The first component was the development of a new and improved neuron. This neuron could transmit signals and respond to large numbers of inputs, just like its ancestor neurons. But this new neuron had one extra capability: it could alter its response to inputs based on what happened to it. It could change the weights that it assigned to different inputs, putting more emphasis on some inputs and ignoring others. In other words, it could change its wiring after the creature was born.

The second component was the development of a new behavior based on random trial and error. Animals would wiggle their limbs around in all sorts of crazy ways. This new behavior enabled animals to try out all sorts of activities, most of which were spastic, but a few of which might prove useful.

The third component was a new system for wiring together neurons into a nervous system. Instead of having every connection planned in advance, the DNA simply programmed neurons to connect to just about everything they could reach. In other words, animals were born (or hatched) with an overconnected nervous system.

We have names for the first two components: learning and play. By playing at moving around, animals were able to teach themselves how to run, walk, gallop, trot, and so on. Learning and play were invented simultaneously, as two parts of the same development. It’s ironic, isn’t it, that nowadays we wonder whether play can be used to improve learning when in fact, play and learning are really two sides of the same evolutionary coin.

Aside: this view of learning and play isn’t really that unorthodox: it’s just a neurological analog of what genes do in natural selection. Accidental mutations generate variations in the genes, and those variations are tested against the demands of the environment, rejecting the mutations that don’t help, and preferring the mutations that do help. In the neurological analog of this process, play generates the variations in locomotor behavior, which are then tested, not against the environment per se, but against the animal’s expectations of efficient and speedy movement. Play is the random generator used to refine the connections in the nervous system.

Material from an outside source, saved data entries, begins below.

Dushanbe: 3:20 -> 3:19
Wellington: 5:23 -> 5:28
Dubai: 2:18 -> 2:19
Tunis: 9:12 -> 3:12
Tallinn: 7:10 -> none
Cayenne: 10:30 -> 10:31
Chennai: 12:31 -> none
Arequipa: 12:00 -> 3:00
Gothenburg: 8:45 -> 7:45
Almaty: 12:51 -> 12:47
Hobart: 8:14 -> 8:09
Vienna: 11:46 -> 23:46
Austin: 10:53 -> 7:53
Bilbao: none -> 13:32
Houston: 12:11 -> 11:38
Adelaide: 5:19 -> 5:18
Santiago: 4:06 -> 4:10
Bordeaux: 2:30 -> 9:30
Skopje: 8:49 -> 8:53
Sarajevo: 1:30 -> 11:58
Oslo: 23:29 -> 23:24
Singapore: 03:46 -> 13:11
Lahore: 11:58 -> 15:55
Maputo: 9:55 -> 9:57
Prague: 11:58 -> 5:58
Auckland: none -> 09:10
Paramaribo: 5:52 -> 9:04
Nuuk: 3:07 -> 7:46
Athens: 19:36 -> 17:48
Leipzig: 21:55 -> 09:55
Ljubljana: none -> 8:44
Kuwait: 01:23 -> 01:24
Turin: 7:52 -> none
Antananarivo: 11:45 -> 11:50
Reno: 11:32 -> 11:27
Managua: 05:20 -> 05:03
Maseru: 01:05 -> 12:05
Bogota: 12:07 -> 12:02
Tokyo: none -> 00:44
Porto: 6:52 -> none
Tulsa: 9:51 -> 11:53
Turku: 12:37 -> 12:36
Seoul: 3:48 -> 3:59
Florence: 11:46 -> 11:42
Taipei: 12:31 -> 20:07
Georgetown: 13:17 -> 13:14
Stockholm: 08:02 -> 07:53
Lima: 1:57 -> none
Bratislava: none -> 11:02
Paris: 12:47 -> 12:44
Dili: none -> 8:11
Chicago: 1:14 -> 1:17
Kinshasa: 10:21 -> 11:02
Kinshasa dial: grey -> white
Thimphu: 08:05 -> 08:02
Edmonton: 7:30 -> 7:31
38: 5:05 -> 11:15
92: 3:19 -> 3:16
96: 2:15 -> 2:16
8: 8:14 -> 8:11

The two primary differences between the two systems are 1) that the genetic evolutionary process requires many generations to function, while the neuronal evolutionary process -- again, what we call learning -- takes place over a time scale of days to months; and 2) that the evaluation of effectiveness is external (the environment) in the case of genes, but internal in the case of neurons -- there’s an internal evaluation process that decides whether the creature is moving well.

I therefore maintain that learning and play developed to take fullest advantage of the opportunities offered by multiple gaits. Once the basic technology of learning and play was in place, it was applied to many other areas of mammalian behavior. This process, of course, required millions of years to develop.